After email, meetings are one of the biggest distractions we face throughout the day. They also consume an inordinate amount of time. One recent study found that, on average, knowledge workers spend 37 percent of their time in meetings. Over an eight-hour work day, that’s three hours spent in meetings every day.
Meetings are remarkably costly. Gather even a small group of people in a conference room for an hour, and you can easily lose an entire day’s worth of work—and that’s not even counting the time it takes everyone to switch his or her attention to and from what’s being discussed.
There’s nothing inherently wrong with such gatherings, but pointless meetings are one of the largest productivity drains in the modern office.
Before the meeting
Ask yourself: Is this meeting necessary?
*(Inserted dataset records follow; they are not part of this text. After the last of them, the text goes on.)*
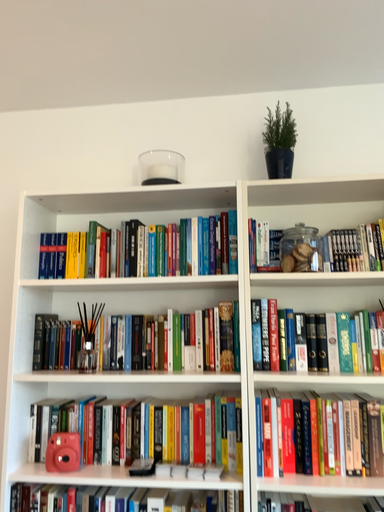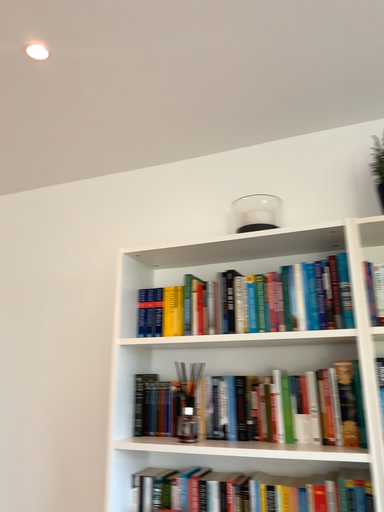 Question: How did the camera likely rotate when shooting the video?

Choices:
 (A) rotated right
 (B) rotated left

Answer: (B) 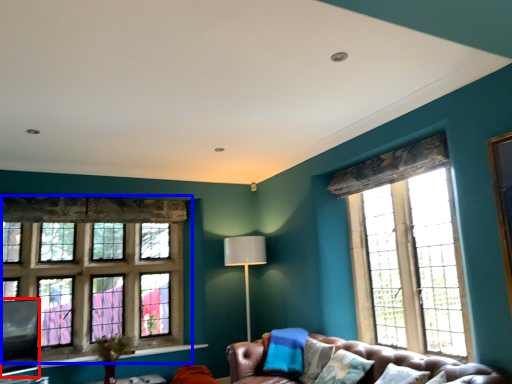 Question: Among these objects, which one is nearest to the camera, window screen (highlighted by a red box) or window (highlighted by a blue box)?

Choices:
 (A) window screen
 (B) window

Answer: (A) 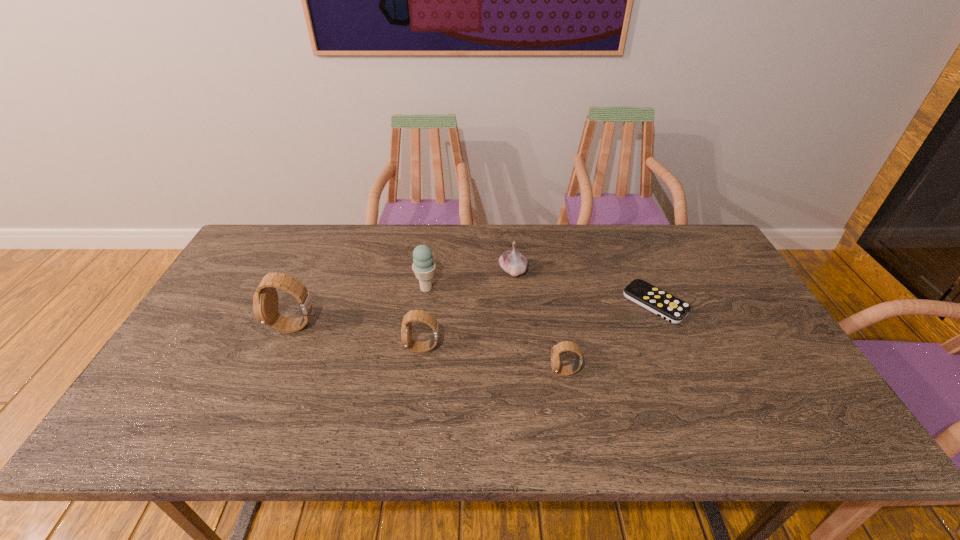 Find the location of `the closest object to the second tallest watch`. the closest object to the second tallest watch is located at coordinates (423, 266).

Select which object is the fifth closest to the third object from right to left. Please provide its 2D coordinates. Your answer should be formatted as a tuple, i.e. [(x, y)], where the tuple contains the x and y coordinates of a point satisfying the conditions above.

[(265, 300)]

This screenshot has width=960, height=540. I want to click on the closest watch to the second watch from left to right, so click(x=265, y=300).

You are a GUI agent. You are given a task and a screenshot of the screen. Output one action in this format:
    pyautogui.click(x=<x>, y=<y>)
    Task: Click on the watch object that ranks as the closest to the fifth object from left to right
    
    Given the screenshot: What is the action you would take?
    pyautogui.click(x=414, y=315)

Image resolution: width=960 pixels, height=540 pixels. Find the location of `vacant area that satisfies the following two spatial constraints: 1. on the front side of the ice cream; 2. on the left side of the remote control`. vacant area that satisfies the following two spatial constraints: 1. on the front side of the ice cream; 2. on the left side of the remote control is located at coordinates (424, 303).

Where is `free space that satisfies the following two spatial constraints: 1. on the front side of the ice cream; 2. on the face of the tallest watch`? This screenshot has width=960, height=540. free space that satisfies the following two spatial constraints: 1. on the front side of the ice cream; 2. on the face of the tallest watch is located at coordinates (421, 327).

Image resolution: width=960 pixels, height=540 pixels. What are the coordinates of `free location that satisfies the following two spatial constraints: 1. on the front side of the shortest object; 2. on the face of the nearest watch` in the screenshot? It's located at (684, 372).

Find the location of a particular element. blank area in the image that satisfies the following two spatial constraints: 1. on the front side of the shortest object; 2. on the face of the rightmost watch is located at coordinates (684, 372). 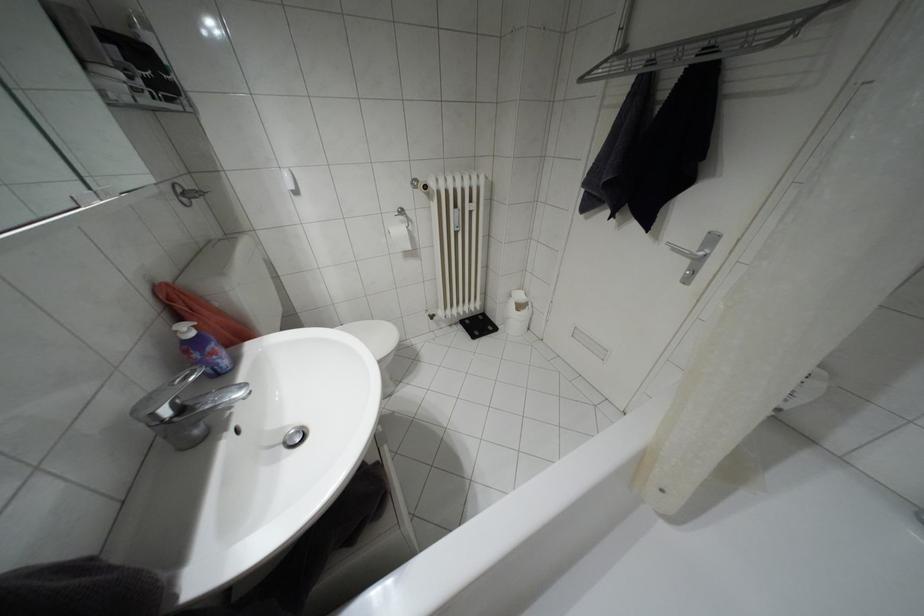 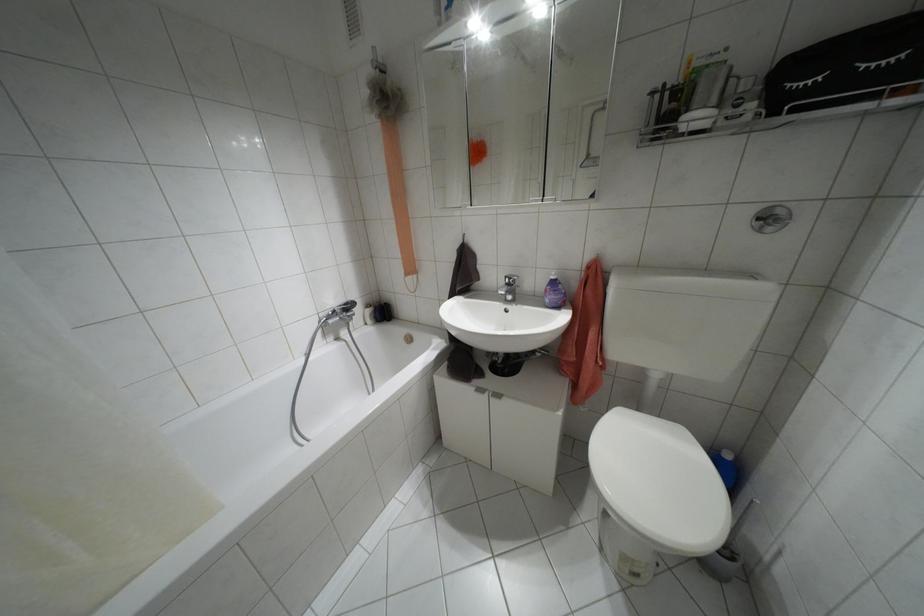 Find the pixel in the second image that matches (x=180, y=408) in the first image.

(507, 284) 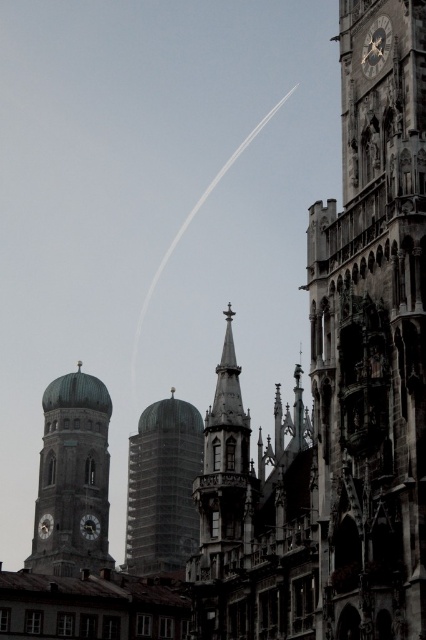 I want to click on dark gray stone clock at upper right, so (376, 45).

Can you confirm if dark gray stone clock at upper right is thinner than matte gold clock at left?

Incorrect, dark gray stone clock at upper right's width is not less than matte gold clock at left's.

Who is more distant from viewer, (x=382, y=26) or (x=43, y=513)?

Point (x=43, y=513)

Find the location of a particular element. This screenshot has width=426, height=640. dark gray stone clock at upper right is located at coordinates (376, 45).

Is point (359, 371) positioned before point (227, 364)?

That is True.

Is stone clock tower at right bigger than polished stone spire at center?

Indeed, stone clock tower at right has a larger size compared to polished stone spire at center.

Between point (388, 353) and point (209, 515), which one is positioned behind?

Positioned behind is point (209, 515).

Identify the location of stone clock tower at right. click(373, 340).

Is point (137, 540) positioned in front of point (368, 65)?

No.

Who is higher up, transparent glass tower at center or dark gray stone clock at upper right?

dark gray stone clock at upper right is higher up.

Which is in front, point (137, 515) or point (371, 44)?

Point (371, 44) is in front.

You are a GUI agent. You are given a task and a screenshot of the screen. Output one action in this format:
    pyautogui.click(x=<x>, y=<y>)
    Task: Click on the transparent glass tower at center
    This screenshot has height=640, width=426.
    Given the screenshot: What is the action you would take?
    pyautogui.click(x=163, y=486)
Typically, meetings are required when the subject or conversation is complex, nuanced, or requires richer emotional content, for example:- Interviews
- 1:1 sessions
- Team and all-hands meetings
- Complex problems (strategically, many moving parts, emotionally fraught, time-sensitive)
- The agenda should be shared with all participants as early as possible to give them the chance to prepare for the meeting.
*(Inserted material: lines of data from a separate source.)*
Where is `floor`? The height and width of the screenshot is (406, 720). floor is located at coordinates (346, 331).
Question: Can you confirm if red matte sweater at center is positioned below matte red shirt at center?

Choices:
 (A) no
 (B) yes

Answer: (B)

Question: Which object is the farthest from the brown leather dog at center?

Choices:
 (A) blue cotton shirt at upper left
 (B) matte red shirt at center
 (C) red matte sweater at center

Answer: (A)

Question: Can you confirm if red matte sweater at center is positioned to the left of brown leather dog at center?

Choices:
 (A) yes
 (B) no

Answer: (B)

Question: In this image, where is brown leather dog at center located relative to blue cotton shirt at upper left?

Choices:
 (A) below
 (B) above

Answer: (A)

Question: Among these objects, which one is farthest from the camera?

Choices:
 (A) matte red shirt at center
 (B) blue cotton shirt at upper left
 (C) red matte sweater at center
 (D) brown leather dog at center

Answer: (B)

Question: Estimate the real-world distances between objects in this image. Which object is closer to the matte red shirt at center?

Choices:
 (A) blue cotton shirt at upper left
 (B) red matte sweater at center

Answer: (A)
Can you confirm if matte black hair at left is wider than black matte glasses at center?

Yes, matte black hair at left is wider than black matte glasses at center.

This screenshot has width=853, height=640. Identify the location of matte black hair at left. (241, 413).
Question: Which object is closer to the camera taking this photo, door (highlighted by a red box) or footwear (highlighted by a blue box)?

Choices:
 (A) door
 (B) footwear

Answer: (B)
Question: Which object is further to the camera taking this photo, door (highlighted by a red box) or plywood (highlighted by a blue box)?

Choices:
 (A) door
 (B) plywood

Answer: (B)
- If you’re a manager or team leader, or just want to save someone time, let certain participants whose presence isn’t critical know that, while they’re definitely welcome, their attendance is optional if they have something else important to work on.
- Keep in mind, eight people in a 30-minute meeting corresponds to a total of 4 hours of work time.
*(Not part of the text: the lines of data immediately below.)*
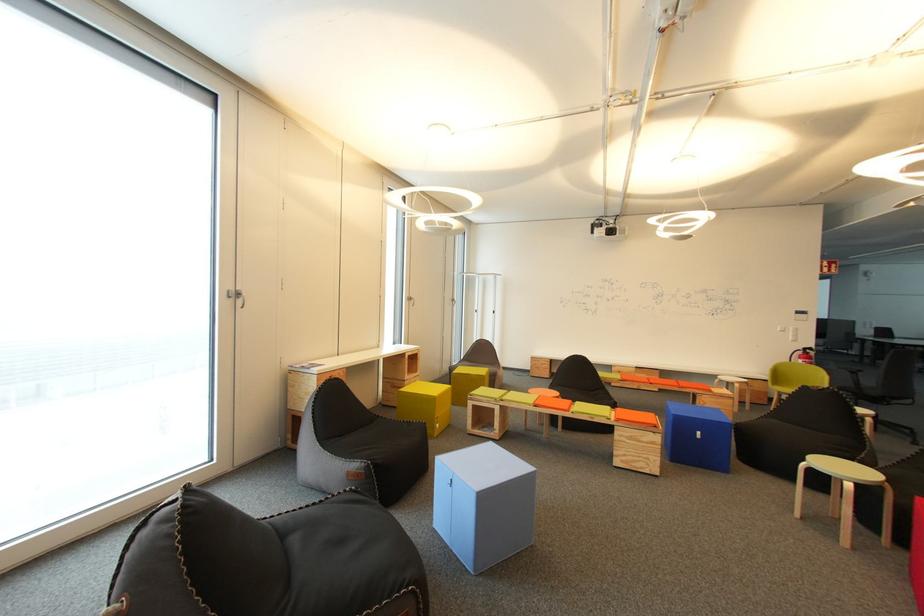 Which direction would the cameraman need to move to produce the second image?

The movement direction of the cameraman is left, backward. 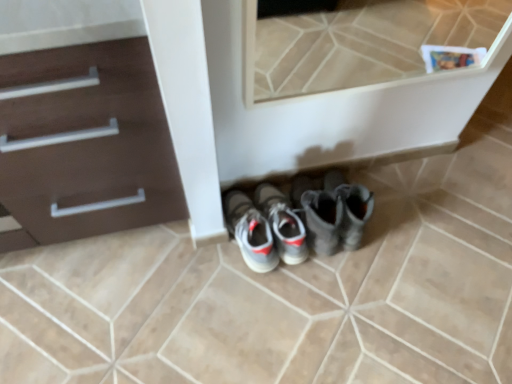 You are a GUI agent. You are given a task and a screenshot of the screen. Output one action in this format:
    pyautogui.click(x=<x>, y=<y>)
    Task: Click on the vacant point to the right of gray fabric sneakers at center
    The image size is (512, 384).
    Given the screenshot: What is the action you would take?
    pyautogui.click(x=352, y=265)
- Look at the agenda, think about the topic, formulate your key questions.
- Anticipate critical questions in advance and premeditate your answers.
During the meeting
Hyperfocus on meetings Engaging can be tough when meetings consume more of your time than they do your attention and energy. However, if you do decide a meeting is worth attending, or you can’t get out of it, enjoy it! You may end up getting a lot of value out of the meeting after all.- Focus on what everyone is saying
- Contribute what you can and whenever you can
- Help move things along so that everyone can leave early
- Provide context for the problem at hand
- Initiate the discussion
- Keep the discussion focused on the topic/along the agenda
- People love to get distracted by small details & can spend 90 percent of the meeting time on a random detail
- The meeting leader should actively intervene if the discussion is losing focus
- If another topic emerges, add it to the agenda at the end
- Track the time and vocally raise delays
- Sometimes this requires cutting a discussion short and moving on
- Highlight underrepresented voices
- People who speak more do not have better ideas than those who do not speak up; as a leader, you can level the playing field
- Keep it short! No meeting should take longer than it has to be. It’s OK to schedule for shorter periods.
- Start on time! Given you sent an invite in advance, there’s no need to wait for people to arrive if they’re not on time. Start the meeting as scheduled. Sometimes individual people will be late, but there’s no need to impose that delay on all participants. Let’s encourage a culture of starting on time. It’s just a habit to get used to.
- End on time! End the meeting as soon as the objective is reached.
- If that’s earlier than expected, excellent, end the meeting early (you will see happy faces).
- Suppose that’s right on time, also great. You’re a timekeeping master.
- If you’re running out of time, still finish the meeting on time and take the last minute(s) to wrap the meeting up.
- What if the meeting has not achieved its goal in time?
- Discuss the remaining open points async.
- Schedule another meeting.
- Get every participant’s consent to extend the meeting for a set amount of time.